Data excerpts:
============================================================

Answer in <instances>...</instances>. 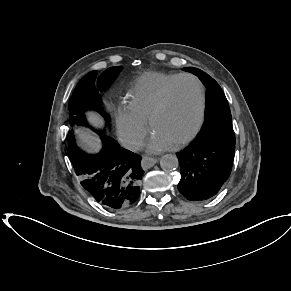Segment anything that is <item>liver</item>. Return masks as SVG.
<instances>
[{
  "mask_svg": "<svg viewBox=\"0 0 291 291\" xmlns=\"http://www.w3.org/2000/svg\"><path fill=\"white\" fill-rule=\"evenodd\" d=\"M89 120L96 126L102 125V119L96 114H89ZM78 139L81 145L91 153L98 152L101 149L100 140L92 133L86 130H78Z\"/></svg>",
  "mask_w": 291,
  "mask_h": 291,
  "instance_id": "obj_1",
  "label": "liver"
}]
</instances>
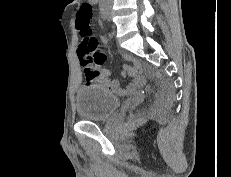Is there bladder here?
<instances>
[{"mask_svg":"<svg viewBox=\"0 0 231 177\" xmlns=\"http://www.w3.org/2000/svg\"><path fill=\"white\" fill-rule=\"evenodd\" d=\"M75 105L82 119L99 121L108 118L118 108L119 100L104 87L89 85L77 91Z\"/></svg>","mask_w":231,"mask_h":177,"instance_id":"bladder-1","label":"bladder"}]
</instances>
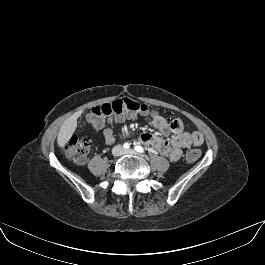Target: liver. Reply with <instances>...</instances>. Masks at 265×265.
I'll use <instances>...</instances> for the list:
<instances>
[{"label":"liver","mask_w":265,"mask_h":265,"mask_svg":"<svg viewBox=\"0 0 265 265\" xmlns=\"http://www.w3.org/2000/svg\"><path fill=\"white\" fill-rule=\"evenodd\" d=\"M81 113V111L75 112L61 125L57 136V143L59 147H64L75 132L77 127V119L80 117Z\"/></svg>","instance_id":"obj_1"}]
</instances>
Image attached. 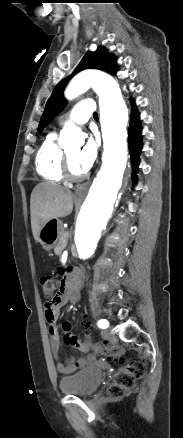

============================================================

Exercise:
Copy exactly the lines that begin at the one containing "Is there bladder here?" and end at the last line of the records, both included, omitting the pictures.

Result:
Is there bladder here?
<instances>
[{"mask_svg":"<svg viewBox=\"0 0 231 177\" xmlns=\"http://www.w3.org/2000/svg\"><path fill=\"white\" fill-rule=\"evenodd\" d=\"M75 105L82 119L99 121L108 118L118 108L119 100L104 87L89 85L77 91Z\"/></svg>","mask_w":231,"mask_h":177,"instance_id":"bladder-1","label":"bladder"}]
</instances>
Target: liver. Reply with <instances>...</instances>. Masks at 265×265.
I'll use <instances>...</instances> for the list:
<instances>
[{"label":"liver","mask_w":265,"mask_h":265,"mask_svg":"<svg viewBox=\"0 0 265 265\" xmlns=\"http://www.w3.org/2000/svg\"><path fill=\"white\" fill-rule=\"evenodd\" d=\"M81 113V111L75 112L61 125L57 136V143L59 147H64L75 132L77 127V119L80 117Z\"/></svg>","instance_id":"obj_1"}]
</instances>
Image attached. 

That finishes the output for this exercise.